Look — if you’ve only encountered Maureen’s name through O’Reilly headlines, here’s what every article leaves out: the blended family story is genuinely the most human part of her biography. A woman who came through years of alleged domestic abuse and a very public legal war. A widower who lost his wife to cancer and was raising kids on his own. Two people who found each other in circumstances neither of them would have chosen. That’s a story with real weight.
Or maybe I should say it this way: the narrative that makes Maureen’s life interesting isn’t the one about O’Reilly at all. It’s the one about what she built after.
Maureen McPhilmy Today — Age, Career, Net Worth, and the Private Life She Chose
As of May 2026, Maureen E. McPhilmy is 60 years old. Madeline is in her late twenties; Spencer is in his early twenties. Both were raised primarily by Maureen following the sole custody ruling in April 2015.

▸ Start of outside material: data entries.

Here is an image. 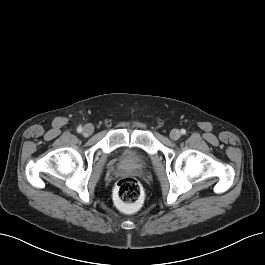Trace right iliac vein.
Segmentation results:
<instances>
[{
  "label": "right iliac vein",
  "instance_id": "right-iliac-vein-1",
  "mask_svg": "<svg viewBox=\"0 0 265 265\" xmlns=\"http://www.w3.org/2000/svg\"><path fill=\"white\" fill-rule=\"evenodd\" d=\"M94 131V127L91 124H87L83 128V134L85 136H90Z\"/></svg>",
  "mask_w": 265,
  "mask_h": 265
}]
</instances>
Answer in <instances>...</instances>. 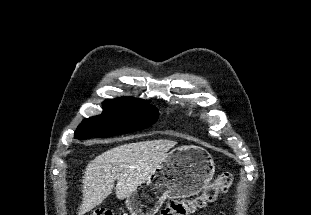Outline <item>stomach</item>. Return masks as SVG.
Wrapping results in <instances>:
<instances>
[{
  "label": "stomach",
  "mask_w": 311,
  "mask_h": 215,
  "mask_svg": "<svg viewBox=\"0 0 311 215\" xmlns=\"http://www.w3.org/2000/svg\"><path fill=\"white\" fill-rule=\"evenodd\" d=\"M214 161L207 150L195 145L177 147L126 199L131 215H154L167 198L198 194L211 181Z\"/></svg>",
  "instance_id": "obj_1"
}]
</instances>
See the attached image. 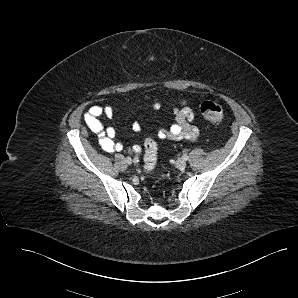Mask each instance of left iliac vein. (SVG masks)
Wrapping results in <instances>:
<instances>
[{"label":"left iliac vein","instance_id":"obj_1","mask_svg":"<svg viewBox=\"0 0 298 298\" xmlns=\"http://www.w3.org/2000/svg\"><path fill=\"white\" fill-rule=\"evenodd\" d=\"M187 164L184 160H178L176 162V167L181 169V170H184L186 168Z\"/></svg>","mask_w":298,"mask_h":298}]
</instances>
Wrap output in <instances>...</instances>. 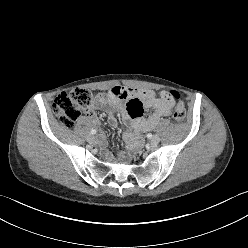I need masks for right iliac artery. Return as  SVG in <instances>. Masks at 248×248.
<instances>
[{"label": "right iliac artery", "instance_id": "obj_1", "mask_svg": "<svg viewBox=\"0 0 248 248\" xmlns=\"http://www.w3.org/2000/svg\"><path fill=\"white\" fill-rule=\"evenodd\" d=\"M91 134H96V130L95 129H92L91 130Z\"/></svg>", "mask_w": 248, "mask_h": 248}]
</instances>
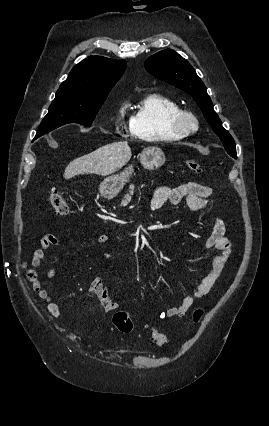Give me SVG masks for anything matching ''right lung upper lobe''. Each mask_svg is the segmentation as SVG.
<instances>
[{
    "mask_svg": "<svg viewBox=\"0 0 269 426\" xmlns=\"http://www.w3.org/2000/svg\"><path fill=\"white\" fill-rule=\"evenodd\" d=\"M126 69L124 60L91 56L73 67L56 95L79 98L107 96Z\"/></svg>",
    "mask_w": 269,
    "mask_h": 426,
    "instance_id": "cb5924a9",
    "label": "right lung upper lobe"
}]
</instances>
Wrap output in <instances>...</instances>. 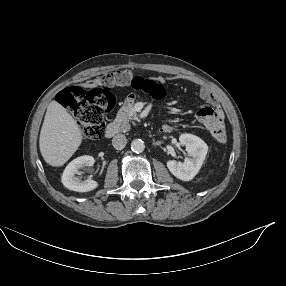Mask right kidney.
I'll return each mask as SVG.
<instances>
[{
    "mask_svg": "<svg viewBox=\"0 0 286 286\" xmlns=\"http://www.w3.org/2000/svg\"><path fill=\"white\" fill-rule=\"evenodd\" d=\"M94 162V158L89 155H84L71 161L63 172V185L66 188L77 192H88L97 188L98 183L96 181L91 179L82 181L78 177H75L81 167L93 166Z\"/></svg>",
    "mask_w": 286,
    "mask_h": 286,
    "instance_id": "1",
    "label": "right kidney"
}]
</instances>
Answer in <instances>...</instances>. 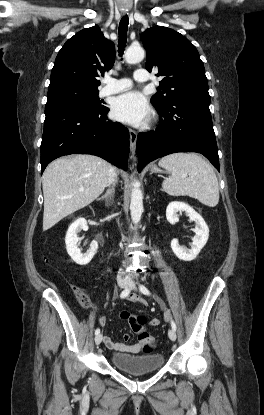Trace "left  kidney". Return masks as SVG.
<instances>
[{"mask_svg":"<svg viewBox=\"0 0 264 415\" xmlns=\"http://www.w3.org/2000/svg\"><path fill=\"white\" fill-rule=\"evenodd\" d=\"M182 212H185L190 220L196 223V226L193 229L195 236L192 238L191 249L180 246L177 239L171 241V248L173 253L180 260L192 261L205 246L209 236V228L200 214L188 204L180 201H172L168 204L166 209V218L168 222L174 225L179 220L178 213Z\"/></svg>","mask_w":264,"mask_h":415,"instance_id":"5707ae66","label":"left kidney"}]
</instances>
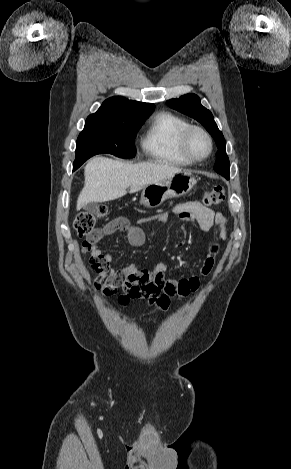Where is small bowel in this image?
Returning <instances> with one entry per match:
<instances>
[{
    "label": "small bowel",
    "instance_id": "obj_1",
    "mask_svg": "<svg viewBox=\"0 0 291 469\" xmlns=\"http://www.w3.org/2000/svg\"><path fill=\"white\" fill-rule=\"evenodd\" d=\"M172 212L185 224L197 222L204 231L216 228L218 238L220 240L227 239V218L222 213L213 211L199 201L180 203L173 208ZM167 217V213H160L140 218L135 224H131L125 217H116L106 225L105 230L106 234L117 231L125 232L129 244L139 247L145 242L143 226L154 222H165ZM185 244L186 241L182 238L177 241L175 247L182 248ZM89 251L91 257L100 258L106 264V269L103 272H98V276L94 279L95 286L100 285L97 288L101 289L105 296H110L118 288H121L123 298L131 296L134 300L137 297H157L159 299L160 295H167L169 300V297H186L198 290L200 277L208 276L214 268L218 244L216 240L209 243L207 254L200 264L198 275L179 279L165 278L166 266L163 263L156 265L153 269L139 268L130 264L116 270L109 267L112 261L111 255L103 253L96 244H93ZM150 287H153L155 291H150Z\"/></svg>",
    "mask_w": 291,
    "mask_h": 469
}]
</instances>
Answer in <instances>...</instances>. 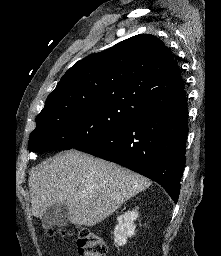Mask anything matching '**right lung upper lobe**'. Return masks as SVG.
<instances>
[{
	"mask_svg": "<svg viewBox=\"0 0 221 256\" xmlns=\"http://www.w3.org/2000/svg\"><path fill=\"white\" fill-rule=\"evenodd\" d=\"M185 101L181 73L170 49L153 35L139 34L78 61L61 78L38 115L112 104L138 117Z\"/></svg>",
	"mask_w": 221,
	"mask_h": 256,
	"instance_id": "cb5924a9",
	"label": "right lung upper lobe"
}]
</instances>
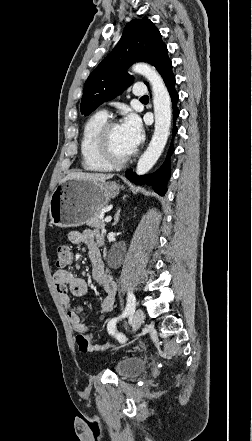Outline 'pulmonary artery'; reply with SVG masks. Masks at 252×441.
<instances>
[{
	"instance_id": "obj_1",
	"label": "pulmonary artery",
	"mask_w": 252,
	"mask_h": 441,
	"mask_svg": "<svg viewBox=\"0 0 252 441\" xmlns=\"http://www.w3.org/2000/svg\"><path fill=\"white\" fill-rule=\"evenodd\" d=\"M133 94L137 97H143L147 94V88L144 86V84L138 83L134 86ZM102 113L108 115L106 110H103Z\"/></svg>"
}]
</instances>
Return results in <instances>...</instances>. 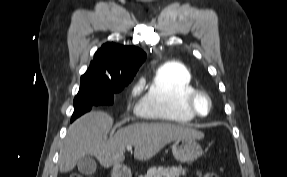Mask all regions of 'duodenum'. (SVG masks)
I'll list each match as a JSON object with an SVG mask.
<instances>
[{
	"label": "duodenum",
	"instance_id": "410a0bca",
	"mask_svg": "<svg viewBox=\"0 0 287 177\" xmlns=\"http://www.w3.org/2000/svg\"><path fill=\"white\" fill-rule=\"evenodd\" d=\"M113 177H130V174L125 166H119L113 169Z\"/></svg>",
	"mask_w": 287,
	"mask_h": 177
}]
</instances>
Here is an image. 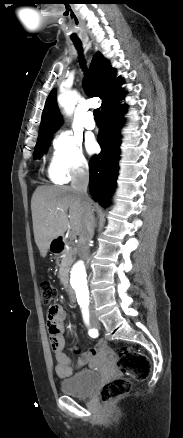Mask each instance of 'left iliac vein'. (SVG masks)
Masks as SVG:
<instances>
[{"mask_svg":"<svg viewBox=\"0 0 183 438\" xmlns=\"http://www.w3.org/2000/svg\"><path fill=\"white\" fill-rule=\"evenodd\" d=\"M94 326H95L96 328H99V327H100V324H99V322H98L97 320L94 321Z\"/></svg>","mask_w":183,"mask_h":438,"instance_id":"1","label":"left iliac vein"}]
</instances>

She continues to work in public relations. No specific current employer or client list is part of the public record — which is entirely consistent with how she’s managed her presence since the divorce concluded. She’s worked in this field long enough to know she’d only add fuel to a story she doesn’t want told, and she doesn’t want to.
On net worth: I’ve seen conflicting data across sources — some sites claim $4–5 million, others stop at $1 million, with neither citing a primary source. My read is that a figure in the $1–3 million range is most defensible given what’s documented about her career span and divorce settlement context, but none of it is confirmed. Any number quoted with certainty is an estimate dressed up as a fact.
Most profiles describe Maureen’s decision to stay private as a personality trait — someone naturally quiet and reserved. I’d argue it’s more likely a deliberate strategic choice. She spent her career shaping how information reaches the public. She understands how media cycles work. An interview or social media presence would simply re-energize the exact coverage she’s spent fifteen years stepping back from. Privacy isn’t her nature in this case. It’s her tactic.
And it’s working.
Common Questions About Maureen E. McPhilmy
Who is Maureen E. McPhilmy?
She’s an American public relations executive born May 11, 1966, in Chittenango, New York. Best known publicly as Bill O’Reilly’s former wife, she maintained an independent PR career throughout and after their marriage, and has been married to Jeffrey Gross since 2012.
What happened between Maureen McPhilmy and Bill O’Reilly?
They married in 1996, separated in 2010, and divorced in 2011. During a three-year custody dispute, their daughter Madeline testified to a court-appointed forensic examiner about alleged physical abuse. Nassau County Supreme Court awarded Maureen sole custody of both children in April 2015.
Is Maureen McPhilmy still married to Jeffrey Gross?
Yes, She married Jeffrey Gross — a Nassau County Police Department detective and widower — in 2012. As of 2026, they continue to live together in Manhasset, New York, with their blended family.
How old is Maureen McPhilmy in 2026?
Maureen E. McPhilmy was born on May 11, 1966, making her 60 years old as of May 2026.
Did Bill O’Reilly lose custody of his children?
Yes, In April 2015, Nassau County Supreme Court granted Maureen McPhilmy sole custody of both Madeline and Spencer following a three-year dispute. O’Reilly denied all abuse allegations throughout the proceedings, but the court ruled in Maureen’s favor.